2.9. Anxiety‐like behaviour, locomotion and conditioned place preference

Eight locomotor cells were used for this study, each consisting of a transparent box approximately 30 cm² with infrared technology to detect mouse movement (Med Associates Inc., Fairfax, VT, USA), and a lid to prevent mice from jumping out of the cell. All test mice were brought into the locomotor cell room 1 h prior to testing for habituation. Soft lighting from light bars above the cells was used to provide a consistent and less stressful level of illumination (~30–50 lux). Oxtr ^Cre mice were injected with CNO (3 mg/kg) or vehicle 30 min prior to testing. Testing consisted of 1 h free exploration of the locomotor cell with one mouse in each chamber.

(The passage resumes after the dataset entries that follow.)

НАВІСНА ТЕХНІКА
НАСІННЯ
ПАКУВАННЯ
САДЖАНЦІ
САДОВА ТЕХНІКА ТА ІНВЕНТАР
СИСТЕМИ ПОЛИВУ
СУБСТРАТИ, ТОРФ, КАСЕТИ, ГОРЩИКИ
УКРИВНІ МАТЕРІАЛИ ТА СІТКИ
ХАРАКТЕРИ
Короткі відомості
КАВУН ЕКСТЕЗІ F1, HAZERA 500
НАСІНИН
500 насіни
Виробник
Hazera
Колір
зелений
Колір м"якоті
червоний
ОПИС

The same cohort of mice underwent the elevated plus maze (EPM) test approx. 3 days later, which was a plus‐shaped structure raised 50 cm off the ground with two open arms and two closed arms. A camera attached to the roof was then focused on the field and configured with ‘About Activity Monitor’ (version 7.0.5.10, Med Associates Inc. 2015). The mouse was placed in the centre zone of the EPM and activity was monitored for 10 min. This experiment was performed between 09:30 and 11:30, and the hM₃Dq‐ and tdT‐injected mice were alternated.

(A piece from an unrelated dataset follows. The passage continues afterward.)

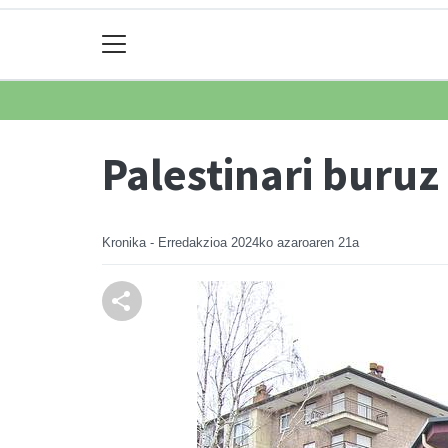
Palestinari buruz
Kronika - Erredakzioa
2024ko azaroaren 21a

The same cohort of mice underwent the large open field (LOF) test 10 days later. The open field consisted of a 50 cm high metal sheet forming a circle of 1.5‐m diameter with light set to ~1000 lux. The linoleum floor of the room was cleaned and left uncovered for the experiment. The camera and software used were the same as for the EPM except the zones were altered. Mice were habituated to the room for 30 min before the first test and injected with CNO (3 mg/kg i.p.) 30 min prior to testing. Mice were placed in the middle of the field and left to roam freely for 10 min. This experiment was performed between 09:30 and 11:30, and the hM₃Dq‐ and tdT‐injected mice were alternated, and the order of mice was reversed from the elevated plus maze experiment.

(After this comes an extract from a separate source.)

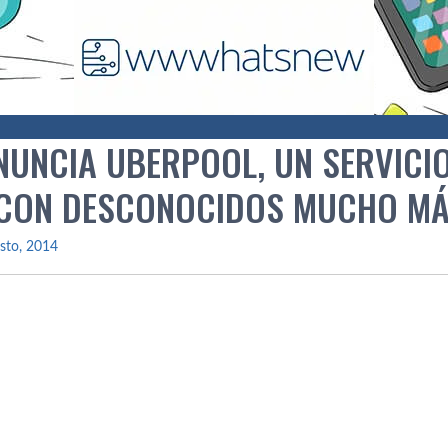
NUNCIA UBERPOOL, UN SERVICI
CON DESCONOCIDOS MUCHO MÁ
sto, 2014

Four identical CPP apparatuses consisting of three compartments were used, which included two main larger compartments separated by a centre smaller compartment (Harvard Apparatus, Holliston, MA, USA). The two larger compartments had differences in visual and tactile properties (one had swirls on the walls and a soft floor; the other had stripes on the walls and a rippled floor). The apparatuses each had a roof containing separate lighting for each compartment (~75 lux in each). The experiment was performed over 10 days and all sessions were 30 min, with mice being habituated to the room for 30 min prior. On the first day, mice were habituated to the compartments with no restrictions on their movement. Following this were 8 days of conditioning where mice were given intraperitoneal injections of either saline or CNO (3 mg/kg) in a counterbalanced manner and placed in one of the two larger compartments. On the 10th day, mice were allowed free movement between the chambers. Their time spent in each chamber was analysed and compared with the first day of free roaming.